If you’ve ever seen The Good Place, you know why a chance to chat with Hypatia would be a huge deal. Hypatia lived in Alexandria, Egypt, in the 4th and 5th centuries. According to The Oxford Encyclopedia of Ancient Greece and Rome, she is “the first female Greek mathematician of whom we have substantial information,” and was also an astronomer and philosopher, following the Neoplatonist school of thought. Students came from throughout the Mediterranean and beyond to study with Hypatia. She was also a pagan—and was brutally murdered by a Christian mob that blamed her for preventing Orestes, the Roman prefect, from reconciling with Cyril, the city’s Patriarch.

18. Queen Nzinga Mbande

Queen Nzinga ruled over two kingdoms—Ndongo and Matamba in modern Angola—at a tumultuous time in South West African history. In the 17th century, the Portuguese empire was expanding across the continent and the Atlantic Slave Trade was growing. She spared her people from enslavement by negotiating with Portugal and becoming an ally against their shared enemies in the region.

When the country later betrayed Ndongo, the Queen and her people fled west and took over a new kingdom at Matamba. She built up Matamba's military power by offering sanctuary to formerly enslaved people and Portuguese-trained African soldiers. Throughout her reign, Nzinga successfully maintained Matamba's independence and won back part of her original kingdom from the Portuguese, making her queen of both Ndongo and Matamba at the time of her death in 1663.

19. Mary Ross

It’s hard to overstate how much of a boundary breaker Mary Ross proved to be throughout her life. She was born a member of the Cherokee Nation in Park Hill, Oklahoma, and by 16 had enrolled in Northeastern State Teachers' College, where she earned her Bachelor’s in Mathematics in 1928. That alone would have been notable for a woman at the time—but Ross was far from done. She went on to work as a teacher and as a statistical clerk, eventually getting her Master’s in mathematics on the side in 1938.

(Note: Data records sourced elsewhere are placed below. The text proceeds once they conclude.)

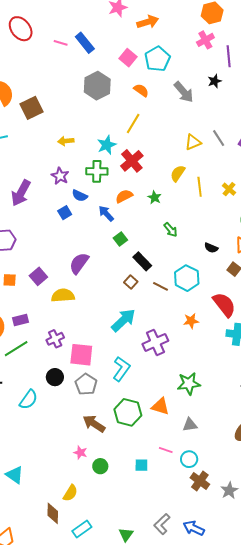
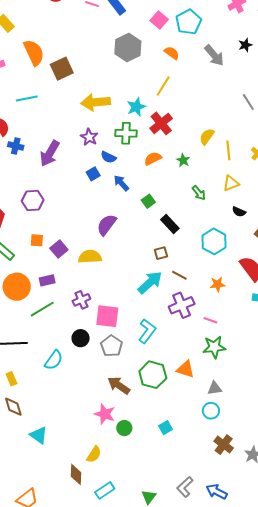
yellow arrow: (66, 141) -> (96, 102), size x1.8
yellow triangle: (193, 142) -> (231, 183), moved
blue arrow: (106, 214) -> (121, 183), moved
purple square: (38, 276) -> (59, 249), moved
brown square: (131, 282) -> (161, 253), moved, turned 32
brown line: (161, 286) -> (179, 275), moved
pink line: (166, 450) -> (210, 320), moved
pink star: (80, 453) -> (105, 414), size x1.5
cyan circle: (189, 459) -> (211, 411), moved
cyan square: (141, 465) -> (166, 428), turned -32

Soon, Lockheed hired her to work as a mathematician and eventually made her the only woman to be part of the top-secret Skunk Works team dedicated to designing fighter jets for the military. As part of Skunk Works, Ross also consulted NASA on a number of projects and co-authored the NASA Planetary Flight Handbook Vol. III, detailing the logistics of space travel to Mars and Venus.

20. Georgia Gilmore

Georgia Gilmore.
Georgia Gilmore. / The Montgomery AdvisorAlabama Department of Archives and History, Wikimedia Commons / CC BY-SA 4.0

After losing her job at the National Lunch Company due to her outspoken activism, Georgia Gilmore began cooking food for the leaders of the Civil Rights Movement, including Martin Luther King, Jr. Members gathered and dined in her kitchen, where Gilmore and a clandestine group of cooks known as the “Club From Nowhere” whipped up delicious grub, which they sold to raise money for the Montgomery Bus Boycott. Gilmore died in 1990 while preparing food to celebrate the 25th anniversary of the march from Selma to Montgomery.

21 and 22. Harriet Lawrence Hemenway and Minna Hall

Finely feathered hats were all the rage in the late 19th century. But what was great for fashion was terrible for birds: People’s desire for feathers nearly drove entire species to extinction. Harriet Lawrence Hemenway, a Boston socialite, and her cousin, Minna Hall, launched a movement to end the feather trade. They invited wealthy women to tea parties, where they educated them on the industry’s alarming avian impact. Hemenway and Hall’s gatherings paved the way for the Massachusetts Audubon Society. The organization was part of the effort that spurred the creation of legislation that helped end the commercial feather trade.